E aquele jeitinho de menino também me encantava. Sem contar aqueles olhos azuis escuros, extremamente brilhantes e lindos...
- Lipe...
- Oi?
- Como vai ser nossa vida daqui em diante?
Ele sorriu, me abraçou e me deu um selinho demorado.
- Incrivelmente feliz!
E eu não disse que ele era inocente..... Adoro isso também!
- Disso eu não duvido, mas você sabe que ela não será tranquila, né? Agora que somos assumidos, temos o mundo inteiro contra nós.
- Eu sei, eu sei, mas não me importo. Ao seu lado eu sou capaz de enfrentar seis bilhões de pessoas de mãos nuas.
- Meu herói! - zombei rindo.
- Você acabou com o momento fofinho! - falou se fingindo de bravo.
- Fazer o quê? Sou um antirromântico.
- Mentira, você exalava amor cantando April in Paris.
- Eu estava fingindo, na verdade eu estava era com ódio de ver você dançando com Beatriz.
- Oh, coitadinho... - zombou também.
Peguei meu travesseiro e atirei nele, que revidou começando uma guerra de travesseiros no quarto. Caímos exaustos no chão, abraçados.
- Bernardo?
- Oi?
- Já pensou que a essa altura no ano que vem, seremos nós dançando juntos no nosso baile de formatura?

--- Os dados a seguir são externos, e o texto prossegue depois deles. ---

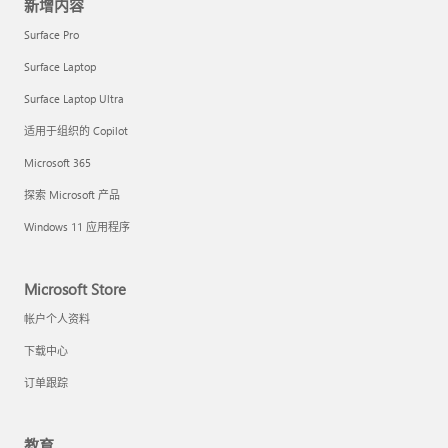
新增内容
Surface Pro
Surface Laptop
Surface Laptop Ultra
适用于组织的 Copilot
Microsoft 365
探索 Microsoft 产品
Windows 11 应用程序
Microsoft Store
帐户个人资料
下载中心
订单跟踪
教育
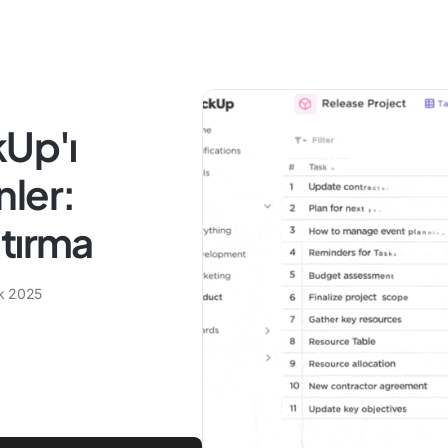
kUp'ı
nler:
aştırma
ık 2025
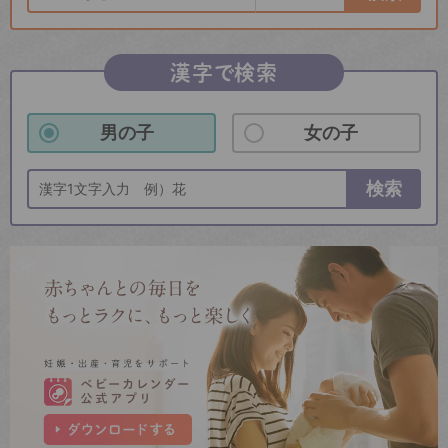
漢字で検索
男の子
女の子
検索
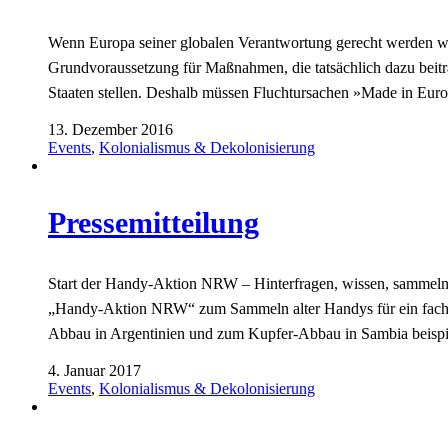
Wenn Europa seiner globalen Verantwortung gerecht werden wi
Grundvoraussetzung für Maßnahmen, die tatsächlich dazu beit
Staaten stellen. Deshalb müssen Fluchtursachen »Made in Eu
13. Dezember 2016
Events
,
Kolonialismus & Dekolonisierung
Pressemitteilung
Start der Handy-Aktion NRW – Hinterfragen, wissen, sammeln! 
„Handy-Aktion NRW“ zum Sammeln alter Handys für ein fach
Abbau in Argentinien und zum Kupfer-Abbau in Sambia beisp
4. Januar 2017
Events
,
Kolonialismus & Dekolonisierung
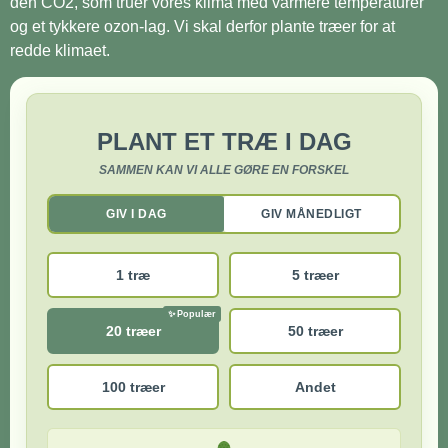
den CO2, som truer vores klima med varmere temperaturer
og et tykkere ozon-lag. Vi skal derfor plante træer for at
redde klimaet.
PLANT ET TRÆ I DAG
SAMMEN KAN VI ALLE GØRE EN FORSKEL
GIV I DAG
GIV MÅNEDLIGT
1 træ
5 træer
20 træer
50 træer
100 træer
Andet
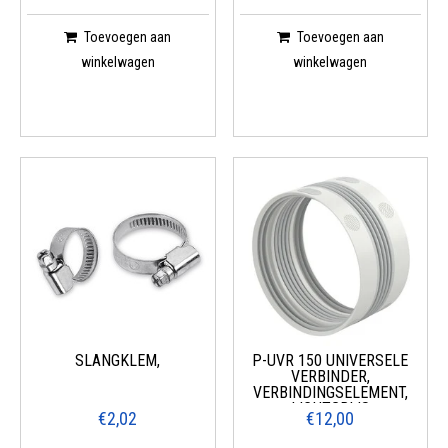
Toevoegen aan
Toevoegen aan
winkelwagen
winkelwagen
SLANGKLEM,
P-UVR 150 UNIVERSELE
VERBINDER,
VERBINDINGSELEMENT,
LICHTGRIJS
€2,02
€12,00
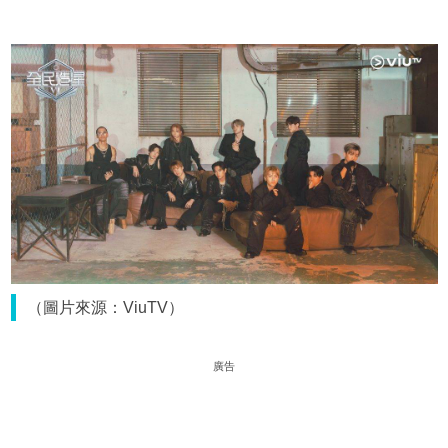
（圖片來源：ViuTV）
廣告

- Meu Deus! Nem tinha pensado nisso! - fiquei rindo - Vamos entrar para a história daquele colégio.
- Como o primeiro casal gay?
- Não, como o casal mais feliz.
Ele veio por cima de mim e me deu um daqueles seus super beijos que só ele sabia dar. Eu estava com muita saudade dele. E do seu corpo lisinho e cheiroso. Comecei a descer minhas mãos pela seu short enquanto nos beijávamos, mas ele me parou.
- Sua mãe e sua tia estão na sala.
- Merda. Eu estou morrendo de saudade.
- Eu também, por isso vim com um plano preparado.
- Sério? Me conta.
- Bom, primeiro vamos passear por aí de mãos dadas, depois vamos almoçar no shopping, pegar um cinema e vamos inaugurar minha nova casa.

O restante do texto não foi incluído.